A key legal question is to what extent a parent company can be held liable for the behaviour of its affiliates.
Specifically in EU antitrust law, this questions bears particular significance as the European Commission caps its fines for antitrust infringement at a maximum of 10% of a company's worldwide turnover. But does that "worldwide turnover" include the turnover of the parent company or corporate group, or only of the offending offspring? The answer has a huge impact, because if the sanction for an antitrust infringement is calculated on the economic footprint of the parent, a company may face a fine many times the size of its own turnover.
Unfortunately for companies, the European watchdog assumes that parent and affiliate are "chips of the same block" or, put differently, the same "economic entity". Leveraging the classic theory of the piercing of the corporate veil, the (in theory rebuttable) assumption is that children listen to their parents and that parent companies influence the strategic course of action of their affiliate companies.
Particularly in the case of 100% shareholdings, the burden of proof to rebut this assumption seems near impossible in practice. The so-called belt and braces approach according to which the antitrust authority would have to submit other indices of control beyond the 100% shareholding has been firmly rejected.

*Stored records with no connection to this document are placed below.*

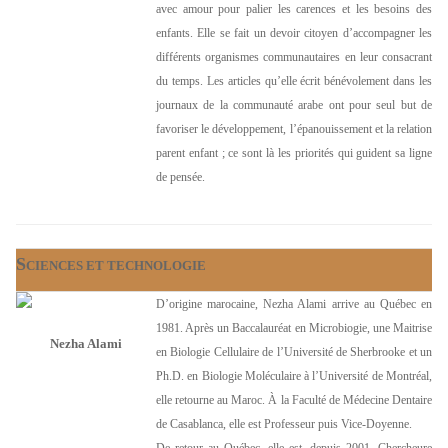
avec amour pour palier les carences et les besoins des
enfants. Elle se fait un devoir citoyen d’accompagner les
différents organismes communautaires en leur consacrant
du temps. Les articles qu’elle écrit bénévolement dans les
journaux de la communauté arabe ont pour seul but de
favoriser le développement, l’épanouissement et la relation
parent enfant ; ce sont là les priorités qui guident sa ligne
de pensée.
S
CIENCES ET TECHNOLOGIE
D’origine marocaine, Nezha Alami arrive au Québec en
1981. Après un Baccalauréat en Microbiogie, une Maitrise
Nezha Alami
en Biologie Cellulaire de l’Université de Sherbrooke et un
Ph.D. en Biologie Moléculaire à l’Université de Montréal,
elle retourne au Maroc. À la Faculté de Médecine Dentaire
de Casablanca, elle est Professeur puis Vice-Doyenne.
De retour au Québec, elle est, depuis 2001, Chercheure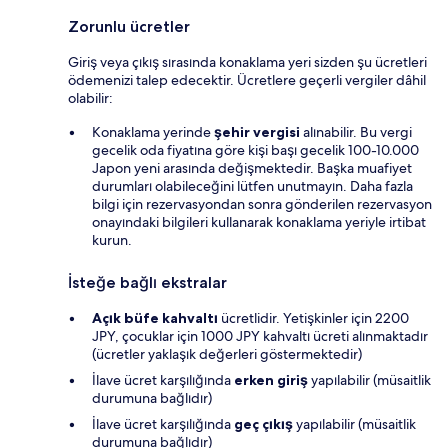
Zorunlu ücretler
Giriş veya çıkış sırasında konaklama yeri sizden şu ücretleri
ödemenizi talep edecektir. Ücretlere geçerli vergiler dâhil
olabilir:
Konaklama yerinde
şehir vergisi
alınabilir. Bu vergi
gecelik oda fiyatına göre kişi başı gecelik 100-10.000
Japon yeni arasında değişmektedir. Başka muafiyet
durumları olabileceğini lütfen unutmayın. Daha fazla
bilgi için rezervasyondan sonra gönderilen rezervasyon
onayındaki bilgileri kullanarak konaklama yeriyle irtibat
kurun.
İsteğe bağlı ekstralar
Açık büfe kahvaltı
ücretlidir. Yetişkinler için 2200
JPY, çocuklar için 1000 JPY kahvaltı ücreti alınmaktadır
(ücretler yaklaşık değerleri göstermektedir)
İlave ücret karşılığında
erken giriş
yapılabilir (müsaitlik
durumuna bağlıdır)
İlave ücret karşılığında
geç çıkış
yapılabilir (müsaitlik
durumuna bağlıdır)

Conversely, recent case law expands the same reasoning of economic identity between parent and affiliate also to less clearcut ownership cases of indirect control and "near total" shareholding power.
Bottom line: if your company is part of a corporate group and unless you can bring strong and convincing evidence that your enterprise charts a business course independently of its group, be prepared to factor into your legal risk analysis that sins of the daughter may very well implicate the mother.